WHAT TO WORK ON: If a line of the data below holds the word "stars", list it.

────────────────────

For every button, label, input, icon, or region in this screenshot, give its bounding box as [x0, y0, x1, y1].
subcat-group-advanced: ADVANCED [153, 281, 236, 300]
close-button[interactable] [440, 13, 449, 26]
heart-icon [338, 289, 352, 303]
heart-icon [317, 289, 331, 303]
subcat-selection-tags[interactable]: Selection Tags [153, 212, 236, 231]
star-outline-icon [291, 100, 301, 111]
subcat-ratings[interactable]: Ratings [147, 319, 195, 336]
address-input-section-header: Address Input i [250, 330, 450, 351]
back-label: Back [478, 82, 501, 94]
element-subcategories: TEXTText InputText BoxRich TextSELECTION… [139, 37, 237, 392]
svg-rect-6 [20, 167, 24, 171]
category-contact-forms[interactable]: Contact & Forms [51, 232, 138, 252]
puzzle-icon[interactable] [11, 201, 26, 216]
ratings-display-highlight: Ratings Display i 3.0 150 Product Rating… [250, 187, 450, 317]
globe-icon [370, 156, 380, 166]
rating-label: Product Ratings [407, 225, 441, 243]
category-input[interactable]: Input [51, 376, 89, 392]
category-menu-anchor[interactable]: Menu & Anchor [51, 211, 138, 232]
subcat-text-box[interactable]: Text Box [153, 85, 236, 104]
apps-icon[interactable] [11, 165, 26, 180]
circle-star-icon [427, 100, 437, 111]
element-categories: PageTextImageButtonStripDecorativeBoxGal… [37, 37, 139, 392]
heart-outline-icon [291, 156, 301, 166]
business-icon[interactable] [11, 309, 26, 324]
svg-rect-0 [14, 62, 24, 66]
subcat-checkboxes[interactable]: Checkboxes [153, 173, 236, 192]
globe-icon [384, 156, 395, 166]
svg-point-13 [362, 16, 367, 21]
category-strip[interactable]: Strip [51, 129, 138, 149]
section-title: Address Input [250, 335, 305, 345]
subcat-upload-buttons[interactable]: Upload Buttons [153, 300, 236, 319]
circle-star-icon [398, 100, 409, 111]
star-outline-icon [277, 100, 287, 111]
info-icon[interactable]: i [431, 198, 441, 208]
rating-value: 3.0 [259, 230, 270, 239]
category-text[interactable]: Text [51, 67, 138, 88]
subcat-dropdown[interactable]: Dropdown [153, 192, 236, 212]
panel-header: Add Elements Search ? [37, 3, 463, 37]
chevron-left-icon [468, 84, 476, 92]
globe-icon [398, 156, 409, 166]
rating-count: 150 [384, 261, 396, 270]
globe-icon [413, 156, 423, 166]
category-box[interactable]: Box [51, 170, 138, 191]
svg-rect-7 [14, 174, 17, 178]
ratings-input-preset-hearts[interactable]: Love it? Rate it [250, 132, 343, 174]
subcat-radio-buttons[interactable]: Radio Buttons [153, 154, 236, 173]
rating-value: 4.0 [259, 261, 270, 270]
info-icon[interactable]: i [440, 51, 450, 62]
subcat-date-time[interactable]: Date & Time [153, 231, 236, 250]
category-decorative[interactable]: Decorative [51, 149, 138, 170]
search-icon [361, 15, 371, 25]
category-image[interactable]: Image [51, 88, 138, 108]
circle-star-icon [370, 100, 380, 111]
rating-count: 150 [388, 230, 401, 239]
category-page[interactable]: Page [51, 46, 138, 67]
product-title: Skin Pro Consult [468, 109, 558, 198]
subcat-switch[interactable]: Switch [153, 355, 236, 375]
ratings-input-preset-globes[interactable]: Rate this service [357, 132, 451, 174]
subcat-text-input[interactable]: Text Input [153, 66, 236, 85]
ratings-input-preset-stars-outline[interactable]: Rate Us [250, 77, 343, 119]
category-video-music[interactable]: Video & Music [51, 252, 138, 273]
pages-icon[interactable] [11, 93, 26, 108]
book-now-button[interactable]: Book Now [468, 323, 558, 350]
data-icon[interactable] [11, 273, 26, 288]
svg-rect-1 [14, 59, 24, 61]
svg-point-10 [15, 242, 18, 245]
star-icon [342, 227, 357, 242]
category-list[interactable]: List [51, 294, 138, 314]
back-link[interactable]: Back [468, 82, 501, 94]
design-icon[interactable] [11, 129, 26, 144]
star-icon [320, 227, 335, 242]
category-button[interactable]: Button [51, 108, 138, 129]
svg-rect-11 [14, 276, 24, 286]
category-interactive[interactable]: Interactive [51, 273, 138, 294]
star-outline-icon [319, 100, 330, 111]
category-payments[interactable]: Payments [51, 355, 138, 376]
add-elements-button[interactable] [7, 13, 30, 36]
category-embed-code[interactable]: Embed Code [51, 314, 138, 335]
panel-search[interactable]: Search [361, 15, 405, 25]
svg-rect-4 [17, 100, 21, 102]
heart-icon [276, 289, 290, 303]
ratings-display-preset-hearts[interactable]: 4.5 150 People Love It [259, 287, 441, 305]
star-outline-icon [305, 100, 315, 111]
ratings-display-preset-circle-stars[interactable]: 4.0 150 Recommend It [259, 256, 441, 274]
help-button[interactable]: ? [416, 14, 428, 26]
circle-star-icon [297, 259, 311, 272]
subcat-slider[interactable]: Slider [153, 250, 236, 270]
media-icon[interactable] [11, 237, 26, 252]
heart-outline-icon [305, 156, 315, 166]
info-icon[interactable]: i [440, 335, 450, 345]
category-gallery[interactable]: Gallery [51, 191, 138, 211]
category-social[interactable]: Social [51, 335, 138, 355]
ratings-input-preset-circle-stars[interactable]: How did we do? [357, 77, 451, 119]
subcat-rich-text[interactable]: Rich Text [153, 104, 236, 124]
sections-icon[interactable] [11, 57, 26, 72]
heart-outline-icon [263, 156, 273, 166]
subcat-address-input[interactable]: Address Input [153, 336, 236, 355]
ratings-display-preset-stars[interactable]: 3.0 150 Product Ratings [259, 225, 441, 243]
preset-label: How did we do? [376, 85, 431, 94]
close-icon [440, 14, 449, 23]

────────────────────

RESULT FOR THIS TASK:
ratings-input-preset-stars-outline[interactable]: Rate Us [250, 77, 343, 119]
ratings-display-preset-circle-stars[interactable]: 4.0 150 Recommend It [259, 256, 441, 274]
ratings-input-preset-circle-stars[interactable]: How did we do? [357, 77, 451, 119]
ratings-display-preset-stars[interactable]: 3.0 150 Product Ratings [259, 225, 441, 243]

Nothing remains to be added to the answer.